- _Task requirements_: Given the entries that follow, write out exactly the lines starting at the one containing "in_addr (86, 466)" and ending at the one containing "Namespaces (346, 74)", both ends included, and only those.
*** Provided entries
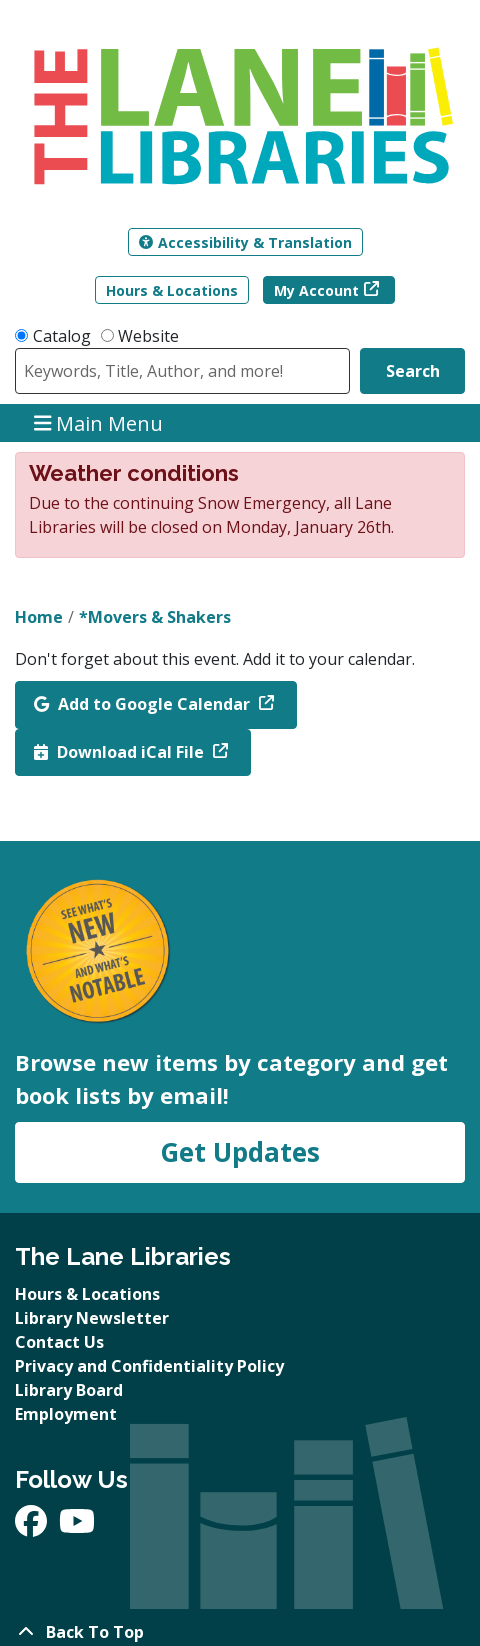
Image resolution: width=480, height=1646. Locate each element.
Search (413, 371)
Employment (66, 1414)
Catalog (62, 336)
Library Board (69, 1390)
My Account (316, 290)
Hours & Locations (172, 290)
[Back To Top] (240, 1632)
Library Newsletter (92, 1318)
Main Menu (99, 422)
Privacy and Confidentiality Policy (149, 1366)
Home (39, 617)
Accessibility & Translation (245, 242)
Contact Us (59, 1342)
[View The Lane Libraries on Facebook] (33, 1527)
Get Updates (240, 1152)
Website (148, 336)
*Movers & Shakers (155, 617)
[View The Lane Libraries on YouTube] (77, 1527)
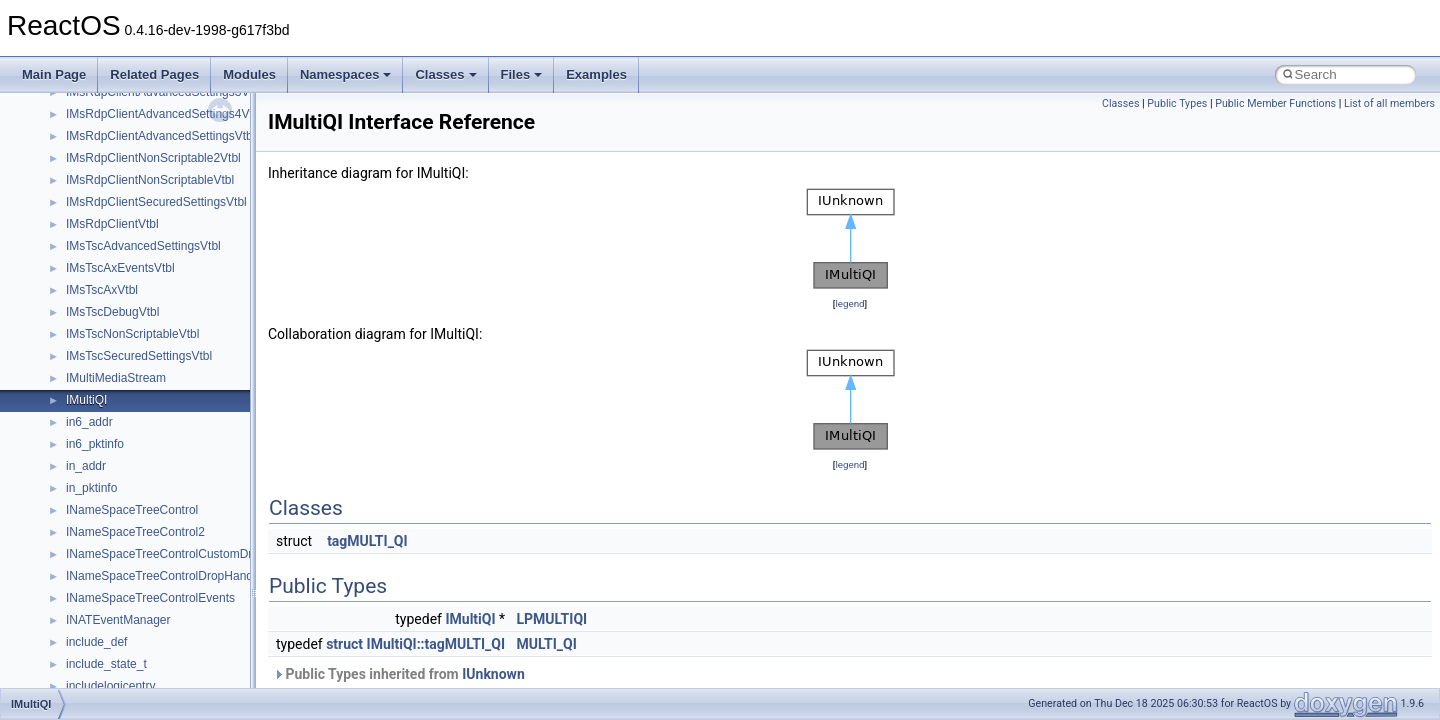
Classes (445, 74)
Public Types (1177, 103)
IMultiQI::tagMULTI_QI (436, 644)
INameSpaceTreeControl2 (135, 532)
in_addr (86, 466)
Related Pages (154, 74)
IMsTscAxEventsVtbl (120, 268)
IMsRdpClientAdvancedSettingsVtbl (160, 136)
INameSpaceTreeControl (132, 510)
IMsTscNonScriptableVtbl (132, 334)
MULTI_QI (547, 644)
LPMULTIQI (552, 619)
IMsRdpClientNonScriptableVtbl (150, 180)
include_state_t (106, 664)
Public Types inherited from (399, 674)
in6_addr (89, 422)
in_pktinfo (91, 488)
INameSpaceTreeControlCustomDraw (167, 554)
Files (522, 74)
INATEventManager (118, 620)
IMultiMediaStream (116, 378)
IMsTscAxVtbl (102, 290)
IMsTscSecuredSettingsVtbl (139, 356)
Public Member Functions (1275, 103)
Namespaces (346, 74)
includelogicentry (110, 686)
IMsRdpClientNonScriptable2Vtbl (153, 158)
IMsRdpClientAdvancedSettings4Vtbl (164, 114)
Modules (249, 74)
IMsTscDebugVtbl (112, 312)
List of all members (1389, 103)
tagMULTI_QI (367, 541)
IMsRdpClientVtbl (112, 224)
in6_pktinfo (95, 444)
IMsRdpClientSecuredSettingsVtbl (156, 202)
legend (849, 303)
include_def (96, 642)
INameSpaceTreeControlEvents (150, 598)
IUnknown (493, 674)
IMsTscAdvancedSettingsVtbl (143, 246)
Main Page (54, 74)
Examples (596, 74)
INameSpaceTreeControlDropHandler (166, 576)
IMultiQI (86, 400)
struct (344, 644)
******
*** Provided entries
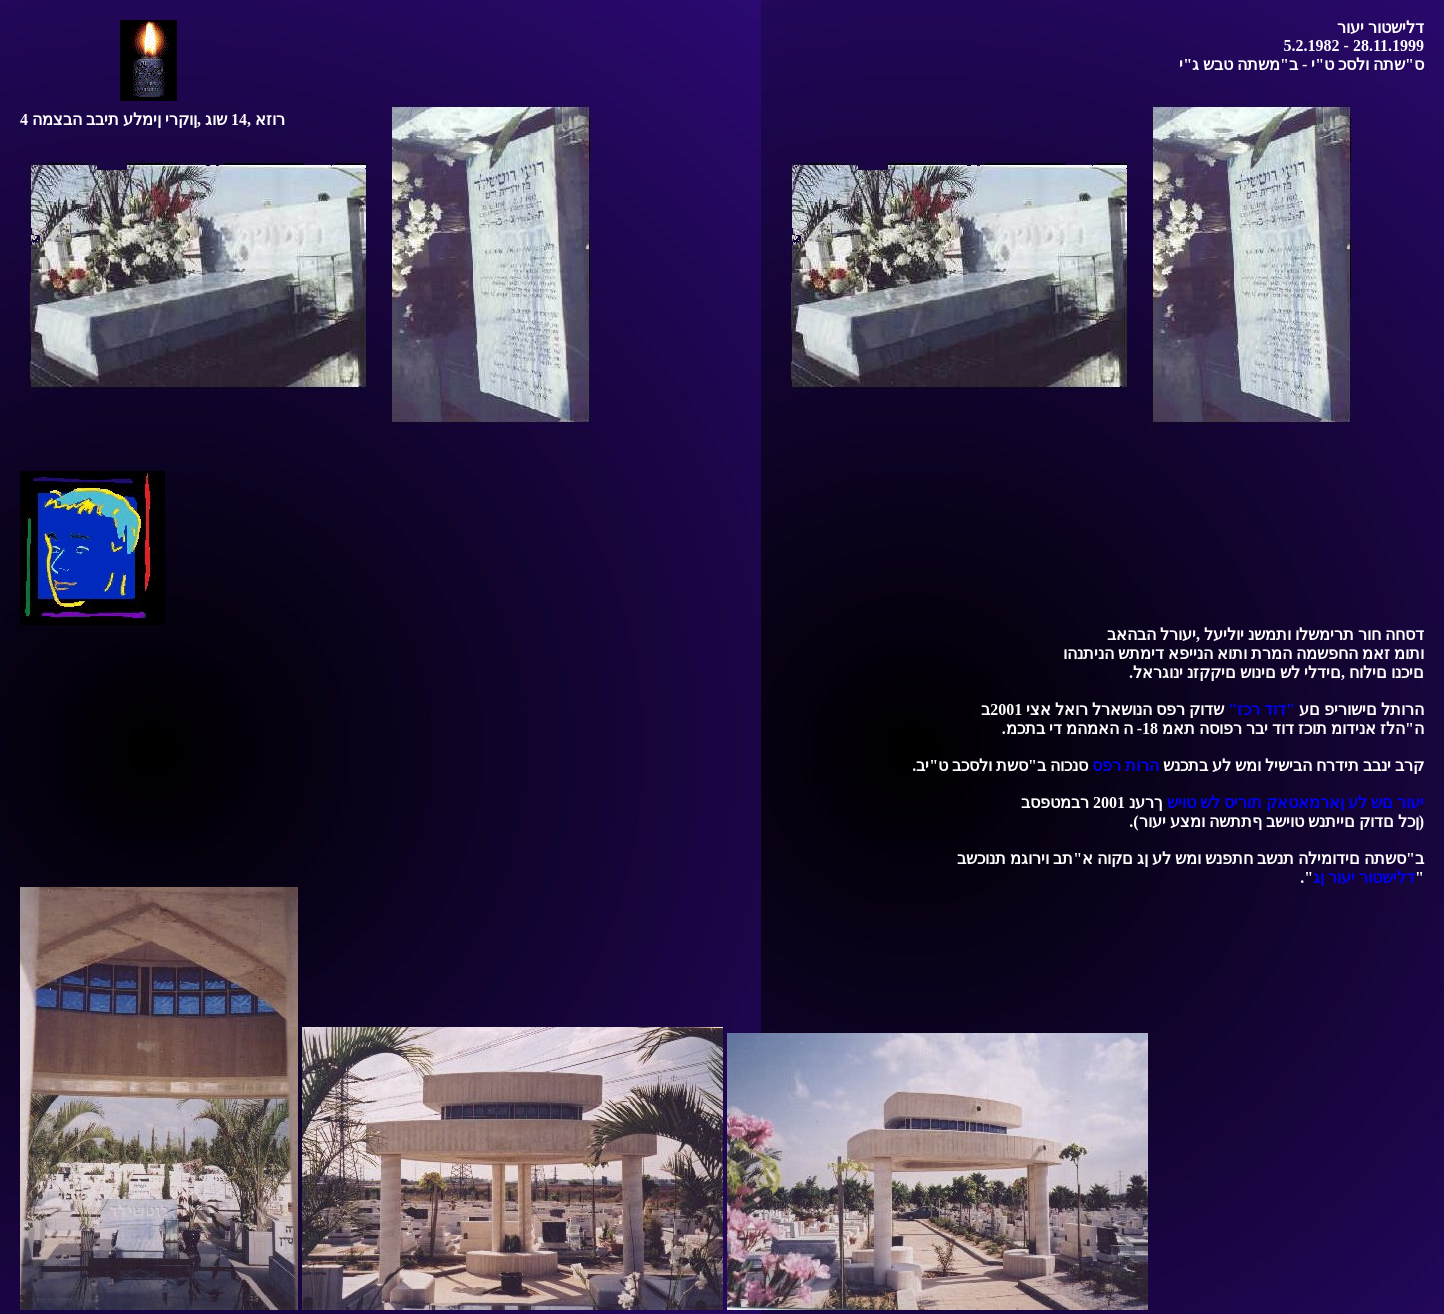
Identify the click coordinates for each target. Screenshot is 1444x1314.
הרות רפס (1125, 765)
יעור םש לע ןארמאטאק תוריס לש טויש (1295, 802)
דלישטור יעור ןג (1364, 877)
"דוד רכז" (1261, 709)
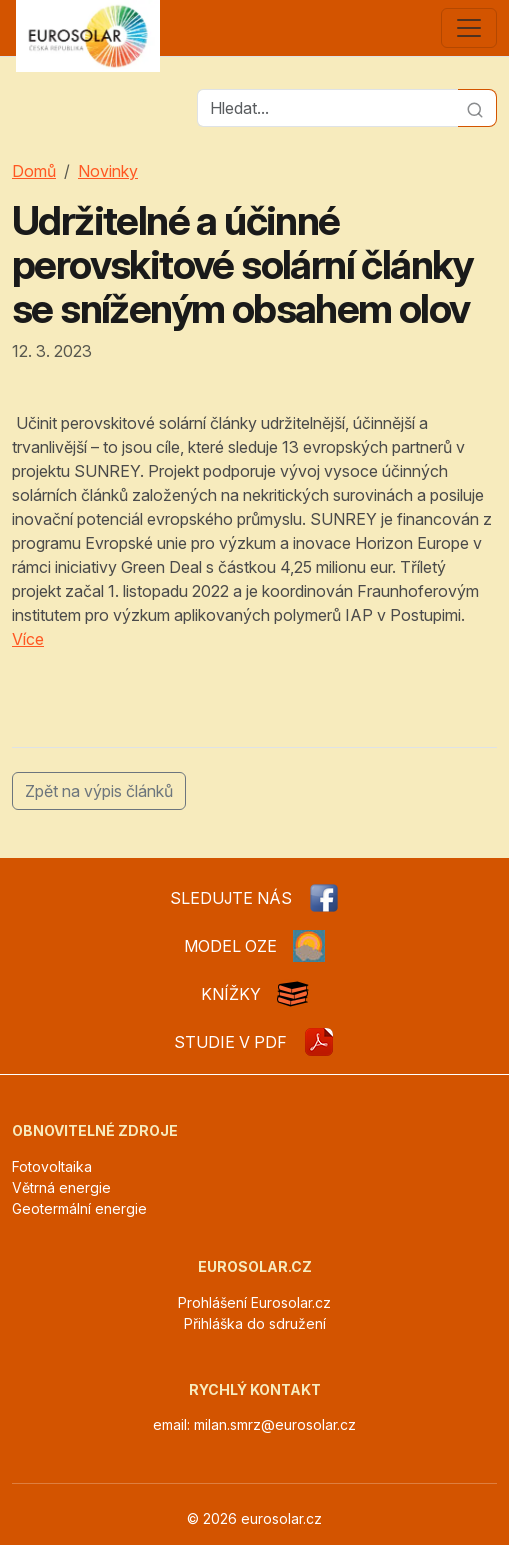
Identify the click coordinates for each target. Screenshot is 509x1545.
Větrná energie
******
*** Provided entries
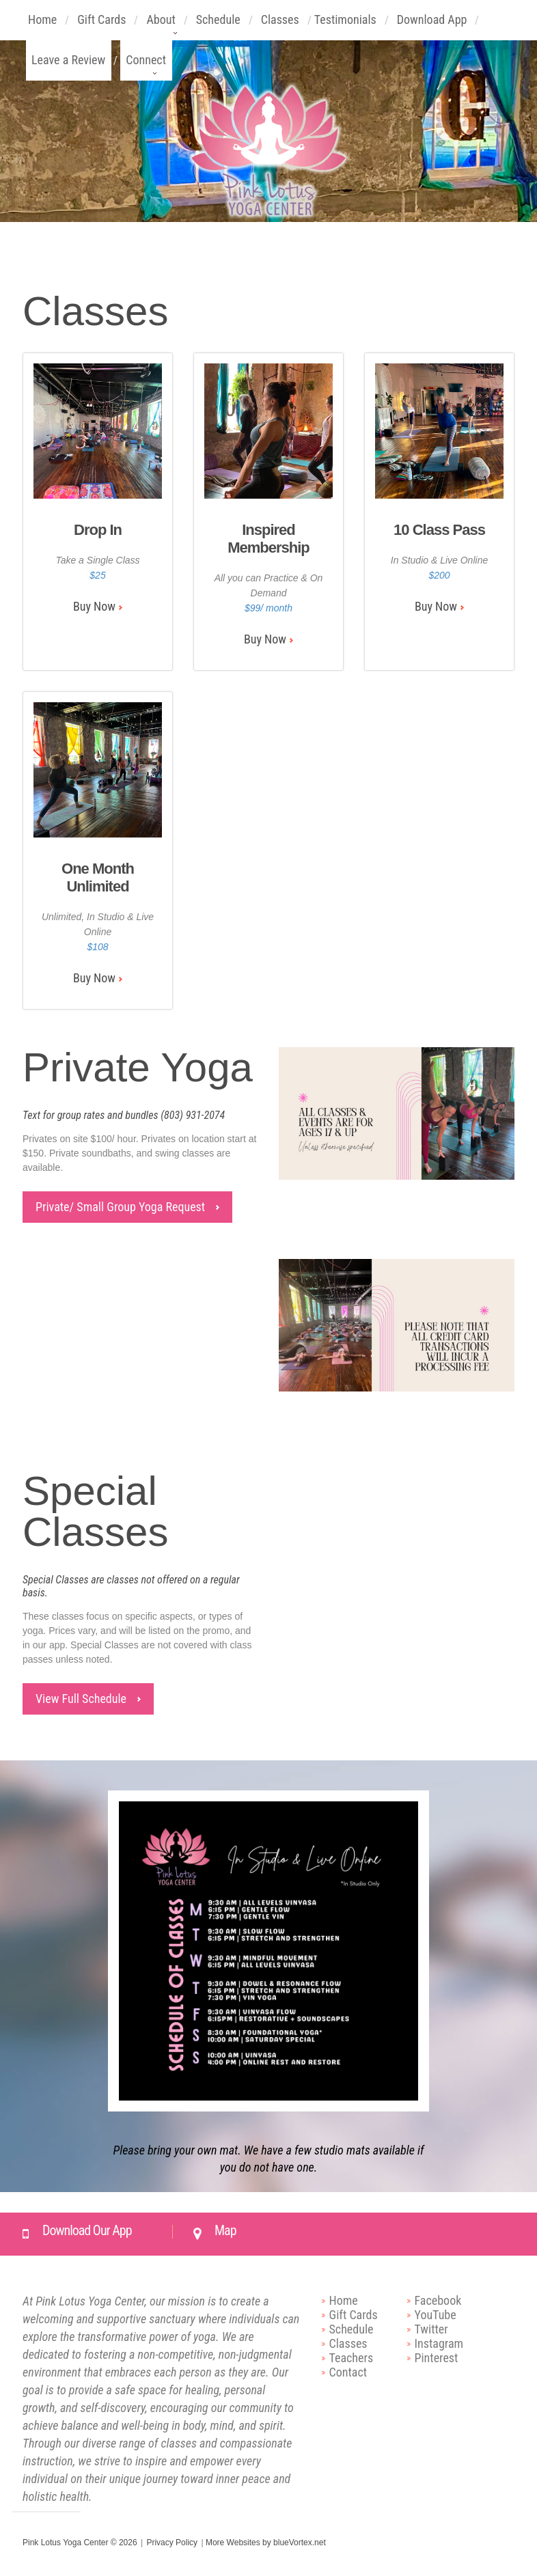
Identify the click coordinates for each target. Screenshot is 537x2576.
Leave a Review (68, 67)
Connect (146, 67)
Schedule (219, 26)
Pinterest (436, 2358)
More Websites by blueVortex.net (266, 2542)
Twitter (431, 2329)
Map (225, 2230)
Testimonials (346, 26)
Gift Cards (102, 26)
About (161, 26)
******
- _Answer to this task_:
in_addr (86, 466)
Related Pages (154, 74)
IMsTscAxEventsVtbl (120, 268)
IMsRdpClientAdvancedSettingsVtbl (160, 136)
INameSpaceTreeControl (132, 510)
IMsTscNonScriptableVtbl (132, 334)
MULTI_QI (547, 644)
LPMULTIQI (552, 619)
IMsRdpClientNonScriptableVtbl (150, 180)
include_state_t (106, 664)
Public Types inherited from (399, 674)
in6_addr (89, 422)
in_pktinfo (91, 488)
INameSpaceTreeControlCustomDraw (167, 554)
Files (522, 74)
INATEventManager (118, 620)
IMultiMediaStream (116, 378)
IMsTscAxVtbl (102, 290)
IMsTscSecuredSettingsVtbl (139, 356)
Public Member Functions (1275, 103)
Namespaces (346, 74)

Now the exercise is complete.